Noch eine Weile saßen Linda und Kees
nebeneinander auf der Treppe.
„Eigentlich ist es eine Schande, dass ein so
kluger Kopf wie Jon so enden musste. Das ist so unnötig. Er war ein guter
Mitarbeiter, hatte viele Ideen, hat uns mit seinem computertechnischen Wissen
ungemein weitergebracht. Und dann verrät er uns alle, wegen… wegen einer zu
kleinen Bonuszahlung… Ich meine, es ging ihm wirklich nur ums Geld… Das ist so…
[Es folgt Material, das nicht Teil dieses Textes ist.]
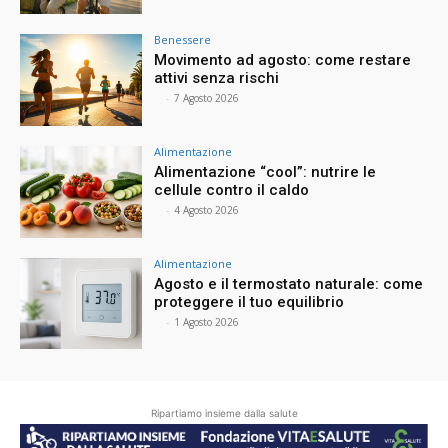
Benessere
Movimento ad agosto: come restare
attivi senza rischi
⠀
-
7 Agosto 2026
Alimentazione
Alimentazione “cool”: nutrire le
cellule contro il caldo
⠀
-
4 Agosto 2026
Alimentazione
Agosto e il termostato naturale: come
proteggere il tuo equilibrio
⠀
-
1 Agosto 2026
Ripartiamo insieme dalla salute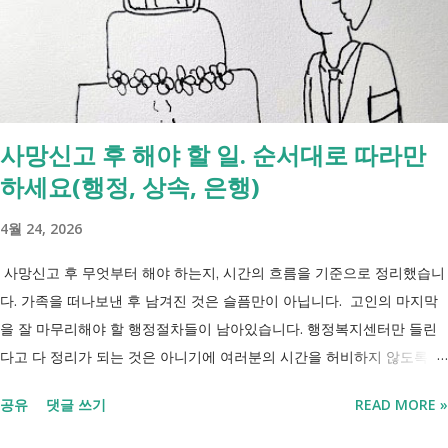
간 긴급돌봄 확대 확대 추진 장애인 공공일자리 지속 확대 계속 추진 ※
업무계획에 담긴 내용으로, 법 개정과 예산 반영 등을 거쳐 시행될 예정
입니다. 부모와 함께 살아도 장애인연금을 받을 수 있을까요? 이번 보건
복지부 업무계획이 발표된 뒤 많은 분들이 질문하셨습니다. "부모와 같이
살면 장애인연금을 받을 수 없나요?" "혼자 살아야만 받을 수 있는 건가
사망신고 후 해야 할 일. 순서대로 따라만
요?" 결론부터 말씀드리면 부모와 함께 거주한다는 이유만으로 장애인연
하세요(행정, 상속, 은행)
금을 받을 수 없는 것은 아닙니다. 많은 분들이 이번 업무계획에 포함된
'중증장애인 생계급여 부양의무자 기준 폐지' 와 장애인연금 을 같은 제도
4월 24, 2026
로 생각하기 쉽지만, 두 제도는 지급 기준이 서로 다릅니다. 구분 장애인
연금 생계급여 목적 장애로 인한 ...
사망신고 후 무엇부터 해야 하는지, 시간의 흐름을 기준으로 정리했습니
다. 가족을 떠나보낸 후 남겨진 것은 슬픔만이 아닙니다. 고인의 마지막
을 잘 마무리해야 할 행정절차들이 남아있습니다. 행정복지센터만 들린
다고 다 정리가 되는 것은 아니기에 여러분의 시간을 허비하지 않도록 정
리했습니다. 단계별로 사망신고 당일 가능한 것과 기다려야 하는 것, 이후
공유
댓글 쓰기
READ MORE »
처리까지 이 흐름만 따라가시면 됩니다. 장례 후 행정 절차 타임라인 장
례식 이후의 정리 절차. 시간 흐름별 정리 사망신고하면서 원스톱으로 모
Geld ist doch nicht alles im Leben“, durchbrach Linda schließlich das Schweigen
hilflos gestikulierend. Bloemberg überlegte kurz.
„Für manch einen offensichtlich doch. Und
dafür ist er über Leichen gegangen“, erwiderte er schließlich nur teilnahmslos
und sah dabei nachdenklich zu Boden, ehe er den Kopf hob und Linda ansah. Sie
machte einen ebenso erschöpften Eindruck wie er selbst. Er hatte für heute
genug von Jon gehört, wenn er in den kommenden Tagen seinen Bericht schreiben
musste, würde dieser Name noch häufig genug fallen.
Kees war einfach froh, dass die Geschichte glimpflich
ausgegangen war. Die Nachricht von Ronald, der mit Schussverletzungen im
Krankenhaus lag, war natürlich bedrückend, trotzdem war er schlicht und einfach
heilfroh, dass sie alle lebend aus der Sache herausgekommen waren. Das war das
Wichtigste. Er lächelte erschöpft, aber glücklich.
Linda Farber war todmüde und wünschte sich
nichts sehnlicher als zu schlafen. Am liebsten die nächsten drei Tage. Wenn
möglich nicht allein. Ihr wärmendes Bett mit der weichen Decke und den großen
Federkopfkissen wartete keine fünf Kilometer von hier. Sobald sie erst einmal
darin läge, würde sie es so schnell nicht mehr verlassen. Ehe es jedoch so weit
war, musste sie sich noch etwas gedulden. Die Tatortsicherung dauerte an und so
lange war es unmöglich, einfach zu verschwinden. Linda schaute in Kees
Bloembergs tiefblaue Augen und hätte sich, in diesem Augenblick tiefer
Erschöpfung, am liebsten ganz einfach darin verloren. Sie empfand tiefe
Dankbarkeit gegenüber dem, meist so distanziert wirkenden, Inspektor der Rotterdamer
Polizei. Er hatte sie gerettet. Kees Bloemberg. Er war ein schwieriger
Charakter voller Ecken und Kanten, das hatte sie in den letzten 24 Stunden zur
Genüge miterlebt, aber unter dieser Schale steckte ein Mann, der sie
faszinierte. Sie spürte, dass dort eine tief sensible Seite in dem so
unerschütterlich wirkenden Inspektor versteckt lag. Eine Seite, die sie gern
näher kennenlernen wollte.
Wärest du nicht gewesen,
säße ich jetzt nicht hier , dachte sie, aber es war nicht allein ein Gefühl tiefer Dankbarkeit
für alles, was Kees für sie getan hatte. Es war ein Gefühl… ein Gefühl, das sie
einfach nicht zu fassen bekam und doch war es da.
Ohne weiter darüber nachdenken zu müssen, tat
sie das, was ihr Bauch oder vielleicht auch ihr Herz ihr sagte. Sie neigte sich
zu dem besonnen dasitzenden Polizisten herüber, legte die Arme um seine
Schultern und drückte sich sanft an ihn.